Sakharov’s release and gentle treatment can be attributed in part to Moscow’s desire to enhance its human-rights image abroad and to build support for Soviet arms-control proposals. This interpretation is bolstered by the fact that official comments on his release came from the Foreign Ministry. But cool-eyed Western analysts believe that more is involved.

Marshall I. Goldman of Harvard’s Russian Research Center, among others, believes that Gorbachev saw Sakharov’s release as an essential step toward enlisting the help of scientists and other intellectuals in his economic-reform movement. It also fits into the campaign to persuade talented Soviet emigres to return home.

If such speculation is well founded, it is hard to escape the conclusion that Gorbachev is playing a risky game from the standpoint of internal Soviet politics.

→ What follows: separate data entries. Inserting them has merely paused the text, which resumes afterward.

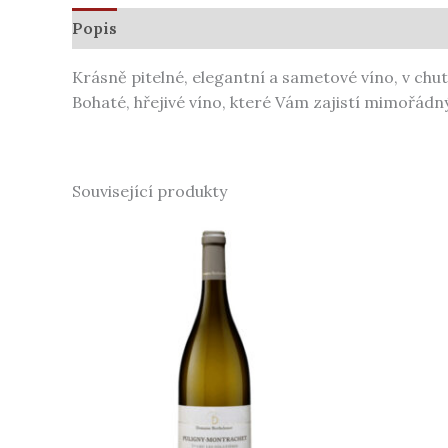
Popis
Další informace
Krásně pitelné, elegantní a sametové víno, v chu
Bohaté, hřejivé víno, které Vám zajistí mimořádný
Související produkty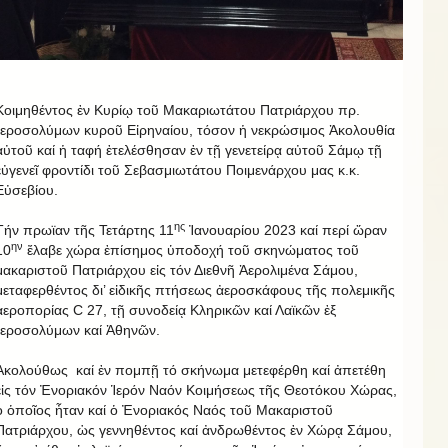
Κοιμηθέντος ἐν Κυρίῳ τοῦ Μακαριωτάτου Πατριάρχου πρ.
Ἱεροσολύμων κυροῦ Εἰρηναίου, τόσον ἡ νεκρώσιμος Ἀκολουθία
αὐτοῦ καί ἡ ταφή ἐτελέσθησαν ἐν τῇ γενετείρᾳ αὐτοῦ Σάμῳ τῇ
εὐγενεῖ φροντίδι τοῦ Σεβασμιωτάτου Ποιμενάρχου μας κ.κ.
Εὐσεβίου.
ης
Τήν πρωϊαν τῆς Τετάρτης 11
Ἰανουαρίου 2023 καί περί ὥραν
ην
10
ἔλαβε χώρα ἐπίσημος ὑποδοχή τοῦ σκηνώματος τοῦ
μακαριστοῦ Πατριάρχου εἰς τόν Διεθνῆ Ἀερολιμένα Σάμου,
μεταφερθέντος δι’ εἰδικῆς πτήσεως ἀεροσκάφους τῆς πολεμικῆς
ἀεροπορίας C 27, τῇ συνοδείᾳ Κληρικῶν καί Λαϊκῶν ἐξ
Ἱεροσολύμων καί Ἀθηνῶν.
Ἀκολούθως καί ἐν πομπῇ τό σκήνωμα μετεφέρθη καί ἀπετέθη
εἰς τόν Ἐνοριακόν Ἱερόν Ναόν Κοιμήσεως τῆς Θεοτόκου Χώρας,
ὁ ὁποῖος ἦταν καί ὁ Ἐνοριακός Ναός τοῦ Μακαριστοῦ
Πατριάρχου, ὡς γεννηθέντος καί ἀνδρωθέντος ἐν Χώρᾳ Σάμου,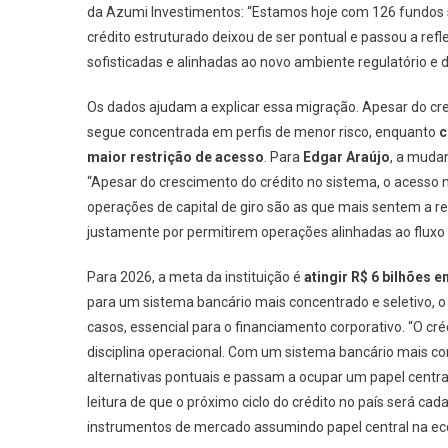
da Azumi Investimentos: “Estamos hoje com 126 fundos s
crédito estruturado deixou de ser pontual e passou a re
sofisticadas e alinhadas ao novo ambiente regulatório e de
Os dados ajudam a explicar essa migração. Apesar do cr
segue concentrada em perfis de menor risco, enquanto
c
maior restrição de acesso
. Para
Edgar Araújo
, a muda
“Apesar do crescimento do crédito no sistema, o acess
operações de capital de giro são as que mais sentem a r
justamente por permitirem operações alinhadas ao fluxo r
Para 2026, a meta da instituição é
atingir R$ 6 bilhões 
para um sistema bancário mais concentrado e seletivo, 
casos, essencial para o financiamento corporativo. “O cré
disciplina operacional. Com um sistema bancário mais co
alternativas pontuais e passam a ocupar um papel centra
leitura de que o próximo ciclo do crédito no país será ca
instrumentos de mercado assumindo papel central na ec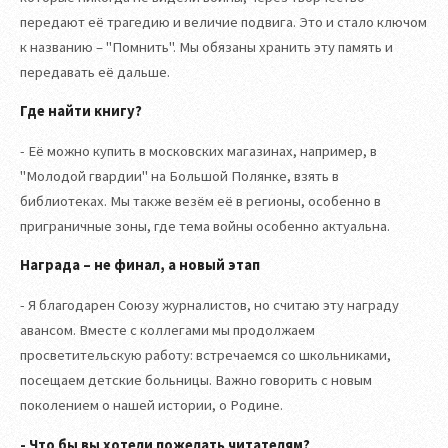
передают её трагедию и величие подвига. Это и стало ключом
к названию – "Помнить". Мы обязаны хранить эту память и
передавать её дальше.
Где найти книгу?
- Её можно купить в московских магазинах, например, в
"Молодой гвардии" на Большой Полянке, взять в
библиотеках. Мы также везём её в регионы, особенно в
приграничные зоны, где тема войны особенно актуальна.
Награда – не финал, а новый этап
- Я благодарен Союзу журналистов, но считаю эту награду
авансом. Вместе с коллегами мы продолжаем
просветительскую работу: встречаемся со школьниками,
посещаем детские больницы. Важно говорить с новым
поколением о нашей истории, о Родине.
- Что бы вы хотели пожелать читателям?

His economic-reform campaign, though of limited scope, has already stirred opposition from bureaucrats and party officials. It was change-resistant folk of this sort who engineered the removal of Nikita S. Khrushchev in 1964. The same thing could happen to Gorbachev if the loosening of ideological controls were to unleash the forces of instability, as former U.S. national-security adviser Zbigniew Brzezinski believes might happen.

At this point, however, all is conjecture. Sakharov’s posture could serve as a model for the rest of us--to be grateful that Gorbachev is displaying a humane streak while remembering that the Kremlin’s machinery of oppression is still very much in place.